Thursday, June 19, 2003

Democrats aren’t suffering politically among Hispanic voters for blocking the nomination of Miguel Estrada to an appeals court seat, according to a new poll out this week.

“The Hispanic electorate doesn’t care. They don’t know about it, they are not well informed and they don’t consider it to be an important issue,” said Sergio Bendixen, a Miami-based Democratic pollster who conducted a survey of 800 Hispanic voters for the New Democrat Network.

Democrats are filibustering Mr. Estrada’s nomination to the U.S. Court of Appeals for the D.C. Circuit, and Republicans are hoping political pressure from Hispanics will cause Democrats to relent.

Mr. Bendixen’s poll found that 28 percent of Hispanics support the nomination, while 11 percent opposed it and 61 percent weren’t aware of the nomination or didn’t have an opinion.

He said that, based on listening to some of the poll interviews, it was clear many of those who supported Mr. Estrada were also confusing him with actor Erik Estrada, who was on the 1977-1983 television police drama “CHiPS” and is now a popular Spanish-language soap-opera star.

“Many of them think President Bush nominated Erik Estrada — I’d say a good third think that way,” Mr. Bendixen said, adding that he heard one person say Mr. Estrada should be confirmed because he did such a good job playing a policeman on “CHiPS.”

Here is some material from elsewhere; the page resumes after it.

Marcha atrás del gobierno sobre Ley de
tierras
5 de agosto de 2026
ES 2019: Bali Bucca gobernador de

Republicans’ own numbers confirm that most Hispanics aren’t aware of the situation. A poll released last week of 800 Hispanics, taken by Alexandria-based Latino Opinions and not limited to registered voters, showed that just one-third were aware the Estrada nomination is pending and being blocked.

But when told about it, 80 percent said it was important to the Hispanic community that he be confirmed. Some Republicans expect Mr. Estrada’s nomination will have to wait until closer to the 2004 election for his plight to become widely known.

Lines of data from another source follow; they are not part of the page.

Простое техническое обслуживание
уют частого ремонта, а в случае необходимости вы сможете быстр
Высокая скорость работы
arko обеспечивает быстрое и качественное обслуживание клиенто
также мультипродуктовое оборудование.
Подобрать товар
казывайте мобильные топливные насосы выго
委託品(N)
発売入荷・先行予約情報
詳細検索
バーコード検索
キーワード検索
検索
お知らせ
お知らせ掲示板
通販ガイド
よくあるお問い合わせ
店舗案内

Sharon Castillo, deputy director of communications for the Republican National Committee, said she can’t believe Hispanics aren’t aware of Mr. Estrada.

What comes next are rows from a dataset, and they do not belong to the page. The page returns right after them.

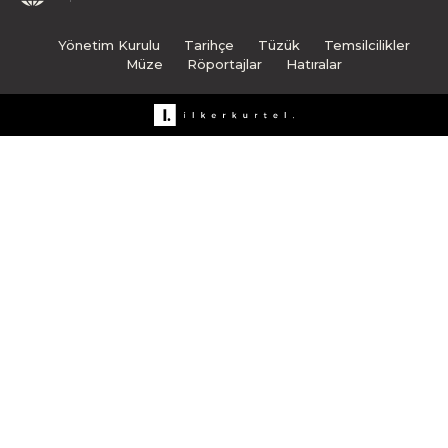
Yönetim Kurulu
Tarihçe
Tüzük
Temsilcilikler
Müze
Röportajlar
Hatıralar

“The Estrada story has been alive now for over two years,” she said. “Latinos are very much aware of who he is, what his credentials are.”

Mr. Bendixen’s survey found that Mr. Bush’s popularity among Hispanic voters has slipped significantly over the last year.

The poll found that Mr. Bush would receive 34 percent Hispanic support against an unnamed Democratic opponent — down from the high of 44 percent he polled in May 2002. The 34 percent is about the same as the 35 percent of the actual Hispanic vote he received in the 2000 election.

“The president of the United States has an important credibility problem with Hispanic Americans,” Mr. Bendixen said, citing numbers that show nearly 70 percent think Mr. Bush has failed to keep his word to make Latin American policy a priority and to complete an immigration agreement.

Ms. Castillo, though, said the administration is still in negotiations with Mexico on immigration accords, and she said Republicans in Congress have also advanced bills to create a guest-worker program.

Still, Hispanic voters who no longer support Mr. Bush haven’t gone to the Democrats — most of them are now undecided, Mr. Bendixen said.

His poll showed an unnamed Democratic opponent to Mr. Bush polling at 48 percent — far below the mid-60s figure Democrats believe they need among Hispanics to win overall.

Mr. Bush’s personal image rating slipped, now at 60 percent, down from 76 percent in May 2002 — but high nonetheless. Mr. Bendixen said that underscored the personal emotional bond the president has established with the Hispanic community.

“Those who think the Hispanic vote is part of our base are just wrong,” the Democratic pollster said. “The Hispanic vote is one of the most important swing votes in American politics.”

Mr. Bendixen’s poll also found that for the first time, a majority of Hispanic voters were born outside the United States, with one-fifth of the overall number being born in Mexico.

The Census Bureau released new demographic numbers yesterday showing that the Hispanic population in the United States continued to grow at a quick pace and it now outnumbers the black population.

As of July 2002, Hispanics numbered 38.8 million, up 3.5 million, or 10 percent, from April 2000. The total U.S. population rose 2.5 percent to 288 million.